Michele e Giordano Radaelli

A chemical engineer who graduated in Vienna, Michele Redaelli (Lecco, 1985) perfected his studies also graduating in Business & Administration at the Cass Business School in London. Although his studies and professional activity, carried out in Maribor in Slovenia are purely technical and economic, he approached the world of art from an early age thanks to the passion of his father. This led to the idea of developing a new artistic language that celebrates one of the most significant technologies in the history of mankind: the computer.

Giordano Redaelli (Bosisio Parini, Lecco, 1956) trained in Milan at the Scuola Grafica Salesiana and the Scuola Superiore dArte del Castello Sforzesco, where he graduated in advertising graphics and visual arts. He worked as a graphic designer and later as Art Director of the weekly magazine TV Sorrisi e Canzoni. In Milan he founded the graphic design studio Giordano Redaelli and at Giussano the communication company Methodus. Since 1998 his  experience gained in the graphics and packaging sector has lain the foundation for an unprecedented exploration of contemporary art through the use of the packaging of various consumer products. Since 2009 he has exhibited in major cities in Italy and abroad. email: [email protected]

A word from the critic

B-CODE: the binary code

(Francesca Bianucci and Chiara Cinelli)

The works resulting from Giordano and Michele Redaelli’s research bear witness, once again, to how art is the protagonist and interpreter of its own times, and how it reflects the great cultural changes that are taking place throughout history.

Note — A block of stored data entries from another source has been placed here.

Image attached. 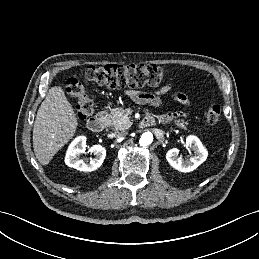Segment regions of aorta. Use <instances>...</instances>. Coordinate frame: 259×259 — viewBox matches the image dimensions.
I'll list each match as a JSON object with an SVG mask.
<instances>
[{
  "instance_id": "762f6f07",
  "label": "aorta",
  "mask_w": 259,
  "mask_h": 259,
  "mask_svg": "<svg viewBox=\"0 0 259 259\" xmlns=\"http://www.w3.org/2000/svg\"><path fill=\"white\" fill-rule=\"evenodd\" d=\"M153 141V135L151 132H145L141 135V138L139 140V143L141 146H148Z\"/></svg>"
}]
</instances>
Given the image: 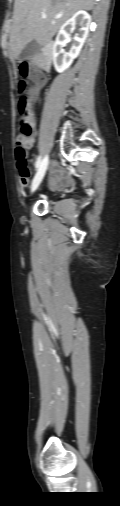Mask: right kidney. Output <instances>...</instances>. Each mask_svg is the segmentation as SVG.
Listing matches in <instances>:
<instances>
[{
  "mask_svg": "<svg viewBox=\"0 0 120 506\" xmlns=\"http://www.w3.org/2000/svg\"><path fill=\"white\" fill-rule=\"evenodd\" d=\"M90 24L91 16L86 11L80 10L62 25L53 47V63L57 72H64L79 55L88 36ZM76 25L80 26L79 33L74 36L72 47L69 53H66L62 47L65 41L70 39V34Z\"/></svg>",
  "mask_w": 120,
  "mask_h": 506,
  "instance_id": "1",
  "label": "right kidney"
}]
</instances>
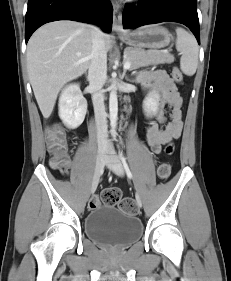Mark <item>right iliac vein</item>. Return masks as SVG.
<instances>
[{
  "instance_id": "obj_1",
  "label": "right iliac vein",
  "mask_w": 231,
  "mask_h": 281,
  "mask_svg": "<svg viewBox=\"0 0 231 281\" xmlns=\"http://www.w3.org/2000/svg\"><path fill=\"white\" fill-rule=\"evenodd\" d=\"M105 152H106L105 147H100L98 149V153H97V157H96L95 173H94V178H93L92 185H91V193H94L98 186L99 178H100L101 171H102L104 161H105L104 160Z\"/></svg>"
}]
</instances>
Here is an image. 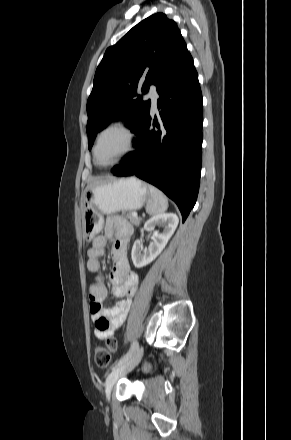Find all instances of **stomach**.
<instances>
[{
    "label": "stomach",
    "mask_w": 291,
    "mask_h": 440,
    "mask_svg": "<svg viewBox=\"0 0 291 440\" xmlns=\"http://www.w3.org/2000/svg\"><path fill=\"white\" fill-rule=\"evenodd\" d=\"M150 199L148 186L135 177L110 179L88 187L83 194L85 238L103 227V215L140 209Z\"/></svg>",
    "instance_id": "1"
}]
</instances>
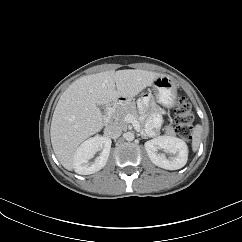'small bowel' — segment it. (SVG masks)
<instances>
[{"label":"small bowel","instance_id":"small-bowel-1","mask_svg":"<svg viewBox=\"0 0 242 242\" xmlns=\"http://www.w3.org/2000/svg\"><path fill=\"white\" fill-rule=\"evenodd\" d=\"M142 111L146 110L145 104L141 106ZM161 125V114L158 111H154L150 114L147 122V128L149 132L154 133Z\"/></svg>","mask_w":242,"mask_h":242}]
</instances>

The invention of the binary numbering system is to be considered among the most important revolutions of the contemporary era; its use has radically changed the world in which we live. Consisting of only two symbols - 0 and 1 - the binary code represents the mathematical alphabet at the base of modern computers and, more generally, of digital information.

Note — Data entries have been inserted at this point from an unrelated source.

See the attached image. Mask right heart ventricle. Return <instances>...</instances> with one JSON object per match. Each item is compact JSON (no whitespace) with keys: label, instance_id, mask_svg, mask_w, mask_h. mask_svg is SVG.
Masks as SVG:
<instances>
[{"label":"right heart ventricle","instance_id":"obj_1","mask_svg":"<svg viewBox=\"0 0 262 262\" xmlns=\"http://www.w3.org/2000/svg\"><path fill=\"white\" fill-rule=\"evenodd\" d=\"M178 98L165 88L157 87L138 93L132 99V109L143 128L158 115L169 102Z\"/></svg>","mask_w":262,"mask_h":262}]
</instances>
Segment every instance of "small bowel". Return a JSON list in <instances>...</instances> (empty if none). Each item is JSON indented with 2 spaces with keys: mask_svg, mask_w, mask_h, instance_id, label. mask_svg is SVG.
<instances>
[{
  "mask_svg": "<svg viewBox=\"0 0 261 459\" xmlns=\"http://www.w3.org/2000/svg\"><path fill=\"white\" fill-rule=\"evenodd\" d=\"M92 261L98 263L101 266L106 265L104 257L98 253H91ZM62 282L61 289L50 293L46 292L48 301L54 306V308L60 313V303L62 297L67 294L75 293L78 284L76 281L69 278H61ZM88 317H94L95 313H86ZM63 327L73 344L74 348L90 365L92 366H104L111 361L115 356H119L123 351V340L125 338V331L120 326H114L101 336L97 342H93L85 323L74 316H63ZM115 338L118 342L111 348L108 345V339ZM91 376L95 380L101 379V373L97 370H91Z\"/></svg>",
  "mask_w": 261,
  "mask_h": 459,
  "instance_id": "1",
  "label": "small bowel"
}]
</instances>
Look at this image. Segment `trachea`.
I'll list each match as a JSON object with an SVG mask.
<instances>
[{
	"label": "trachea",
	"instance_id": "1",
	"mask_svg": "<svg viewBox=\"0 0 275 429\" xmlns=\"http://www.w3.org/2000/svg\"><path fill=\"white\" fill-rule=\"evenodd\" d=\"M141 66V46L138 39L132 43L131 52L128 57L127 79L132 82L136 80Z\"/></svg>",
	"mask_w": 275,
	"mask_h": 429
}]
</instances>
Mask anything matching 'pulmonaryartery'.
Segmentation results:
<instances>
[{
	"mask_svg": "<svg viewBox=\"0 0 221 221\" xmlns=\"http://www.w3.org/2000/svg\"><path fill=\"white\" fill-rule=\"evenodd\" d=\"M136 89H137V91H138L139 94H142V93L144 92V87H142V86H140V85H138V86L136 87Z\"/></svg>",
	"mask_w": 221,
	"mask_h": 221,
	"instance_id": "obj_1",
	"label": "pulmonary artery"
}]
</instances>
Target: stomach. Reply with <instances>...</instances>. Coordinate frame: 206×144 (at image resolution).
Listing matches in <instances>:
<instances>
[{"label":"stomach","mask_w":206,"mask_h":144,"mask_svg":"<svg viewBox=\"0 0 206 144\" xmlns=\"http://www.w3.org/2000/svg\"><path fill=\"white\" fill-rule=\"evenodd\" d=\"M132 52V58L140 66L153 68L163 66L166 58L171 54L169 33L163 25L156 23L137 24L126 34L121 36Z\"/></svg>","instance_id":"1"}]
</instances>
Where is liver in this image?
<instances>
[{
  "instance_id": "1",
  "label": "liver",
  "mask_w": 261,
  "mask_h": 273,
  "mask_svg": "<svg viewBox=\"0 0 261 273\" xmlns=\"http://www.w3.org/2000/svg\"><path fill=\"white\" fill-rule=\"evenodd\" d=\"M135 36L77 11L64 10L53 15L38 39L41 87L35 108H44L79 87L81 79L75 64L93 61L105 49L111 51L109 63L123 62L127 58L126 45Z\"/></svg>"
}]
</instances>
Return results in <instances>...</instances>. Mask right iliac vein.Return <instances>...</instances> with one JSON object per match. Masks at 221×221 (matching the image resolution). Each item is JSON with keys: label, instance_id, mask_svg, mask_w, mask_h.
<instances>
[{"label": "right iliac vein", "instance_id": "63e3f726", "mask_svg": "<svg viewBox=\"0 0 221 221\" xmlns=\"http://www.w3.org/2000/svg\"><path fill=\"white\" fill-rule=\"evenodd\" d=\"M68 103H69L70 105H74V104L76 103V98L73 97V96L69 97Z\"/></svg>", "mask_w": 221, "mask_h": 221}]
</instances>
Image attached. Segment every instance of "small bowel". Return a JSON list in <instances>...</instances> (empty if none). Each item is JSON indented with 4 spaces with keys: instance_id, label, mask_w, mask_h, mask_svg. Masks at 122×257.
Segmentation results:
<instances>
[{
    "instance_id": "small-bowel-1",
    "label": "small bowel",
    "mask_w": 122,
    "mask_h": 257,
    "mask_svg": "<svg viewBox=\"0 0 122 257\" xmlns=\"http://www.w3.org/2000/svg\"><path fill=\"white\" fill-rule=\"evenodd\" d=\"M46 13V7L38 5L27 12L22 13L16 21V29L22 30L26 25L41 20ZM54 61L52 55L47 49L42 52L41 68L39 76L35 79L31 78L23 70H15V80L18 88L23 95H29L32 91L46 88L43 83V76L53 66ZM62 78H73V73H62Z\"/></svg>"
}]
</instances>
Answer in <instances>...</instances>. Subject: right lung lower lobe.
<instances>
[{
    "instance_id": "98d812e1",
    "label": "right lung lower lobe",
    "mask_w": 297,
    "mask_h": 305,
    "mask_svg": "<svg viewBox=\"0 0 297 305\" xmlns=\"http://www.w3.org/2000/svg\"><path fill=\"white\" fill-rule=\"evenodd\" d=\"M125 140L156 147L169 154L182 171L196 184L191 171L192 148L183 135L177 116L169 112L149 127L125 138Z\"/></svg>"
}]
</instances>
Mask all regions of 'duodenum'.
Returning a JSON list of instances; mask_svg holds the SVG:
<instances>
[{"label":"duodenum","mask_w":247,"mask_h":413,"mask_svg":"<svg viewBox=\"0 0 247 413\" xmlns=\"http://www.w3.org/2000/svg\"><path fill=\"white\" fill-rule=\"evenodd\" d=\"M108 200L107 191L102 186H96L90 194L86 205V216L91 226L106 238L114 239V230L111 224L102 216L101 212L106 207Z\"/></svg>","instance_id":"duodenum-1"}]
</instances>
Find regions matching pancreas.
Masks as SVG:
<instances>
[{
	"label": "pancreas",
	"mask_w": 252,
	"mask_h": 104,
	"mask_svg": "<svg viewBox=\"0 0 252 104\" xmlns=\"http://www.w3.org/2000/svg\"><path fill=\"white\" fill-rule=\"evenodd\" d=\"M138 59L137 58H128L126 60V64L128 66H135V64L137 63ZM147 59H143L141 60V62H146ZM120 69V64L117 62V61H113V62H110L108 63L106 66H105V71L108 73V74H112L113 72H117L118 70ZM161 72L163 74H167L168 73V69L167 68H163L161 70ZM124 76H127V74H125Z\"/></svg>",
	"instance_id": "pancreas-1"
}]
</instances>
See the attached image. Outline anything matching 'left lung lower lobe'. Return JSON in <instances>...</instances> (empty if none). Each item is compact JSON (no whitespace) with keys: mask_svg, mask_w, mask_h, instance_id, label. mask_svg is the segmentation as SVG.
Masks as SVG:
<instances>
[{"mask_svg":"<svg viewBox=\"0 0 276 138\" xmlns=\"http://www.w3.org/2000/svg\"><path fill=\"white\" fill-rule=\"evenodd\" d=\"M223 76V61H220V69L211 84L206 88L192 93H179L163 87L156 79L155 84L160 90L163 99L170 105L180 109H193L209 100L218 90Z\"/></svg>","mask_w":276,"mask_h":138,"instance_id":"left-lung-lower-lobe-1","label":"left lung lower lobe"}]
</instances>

In approaching these works, one cannot also disregard the historical-artistic links that the conscious assumption of a mathematical code as an object of representation suggests. The research of the two authors is placed within a framework rich in aesthetic references, in which the relationship between mathematics and art is expressed in different directions: as a material representation of numerical signs within the work [...] or as an influence of mathematical language in the structural organization of the work [...].

The mathematical matrix of the work is translated into a rigorous and essential composition that though is seen to be pervaded by a widespread sense of mystery, by a semantic ambiguity in manifest contrast with the exactness of the represented code: the ineffable mystery of the real is hidden in the rigor of the form.

In the stratification of meanings that these works imply, a further possibility of reading opens up, which refers to their metalinguistic value. The organization of the sequences of 0 and 1 within the work is not, in fact, random but corresponds to a literal meaning that is hidden behind the numerical signs.